Open rgaudin opened 3 months ago
I don't think that removing our wikis from search engines is an adequate move. There is very important information for new comers on these wikis, they are already hard to find, so would become even worse without indexing in search engines.
While "AI crawlers" are probably less relevant, I think it could still be useful to let them proceed as well given that tools like LLMs might soon replace search engines in many users workflows when looking after some information.
I think the problem is more that our wiki is not capable to cope with the load "imposed" by these crawlers, and we need to find a solution for this.
Do you achieved to confirm that adding a robots.txt reduced the load / ocurrences of connection timeouts?
I did not look at the load evolution but after 24h of the change there hasn't been any uptimerobot alert so there is a correlation.
I share your opinion that this is original content that has value and should be indexed. Fixing our mediawiki setup is probably the proper thing to do… but not the cheapest.
I never said that I was happy to have to find time to fix the mediawiki setup, or that it was going to be an easy feat ^^
Last night the Kiwix Wiki monitor was constantly throwing errors (Connection Timeout, 502).
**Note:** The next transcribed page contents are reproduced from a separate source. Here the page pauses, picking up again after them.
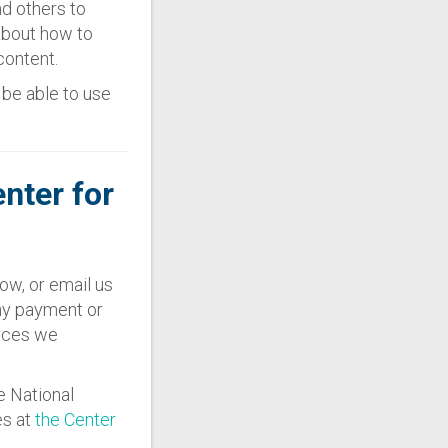
nd others to
about how to
content.
l be able to use
enter for
ow, or email us
any payment or
urces we
e National
es at
the Center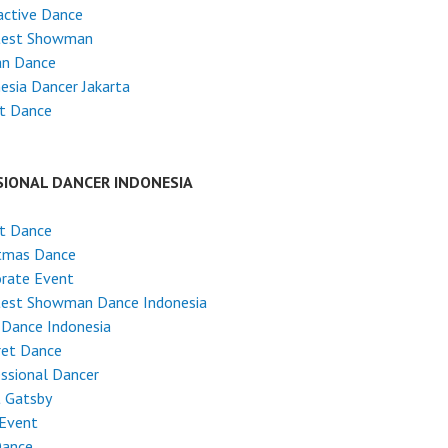
active Dance
test Showman
an Dance
esia Dancer Jakarta
et Dance
SIONAL DANCER INDONESIA
et Dance
stmas Dance
rate Event
test Showman Dance Indonesia
 Dance Indonesia
ret Dance
ssional Dancer
t Gatsby
 Event
Dance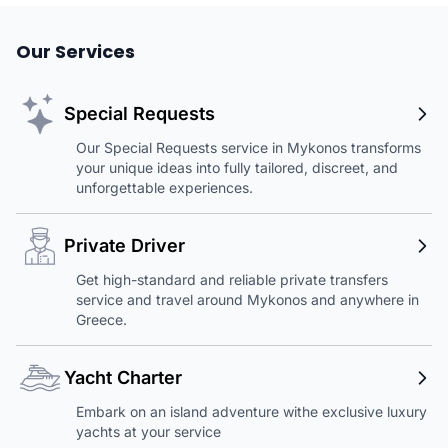
Our Services
Special Requests
Our Special Requests service in Mykonos transforms
your unique ideas into fully tailored, discreet, and
unforgettable experiences.
Private Driver
Get high-standard and reliable private transfers
service and travel around Mykonos and anywhere in
Greece.
Yacht Charter
Embark on an island adventure withe exclusive luxury
yachts at your service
The service did not restart but had apparently difficulties handling a high number of requests. Peaking at live logs for a second, I see continuous requests from crawlers: Bytedance, Amazon, Claude, OpenAI, Bing were mentioned in this few-seconds window.
I added a denying robots.txt for both Wikis as there was none but I suppose crawlers don't look for it frequently (if they do at all). Nevertheless, about 30mn after that a successful monitor was seen.
Now that those things are more frequent, widespread and impacting our infrastructure, we might want to discuss what to do. Generalizing robots.txt seems in order. Should we do more?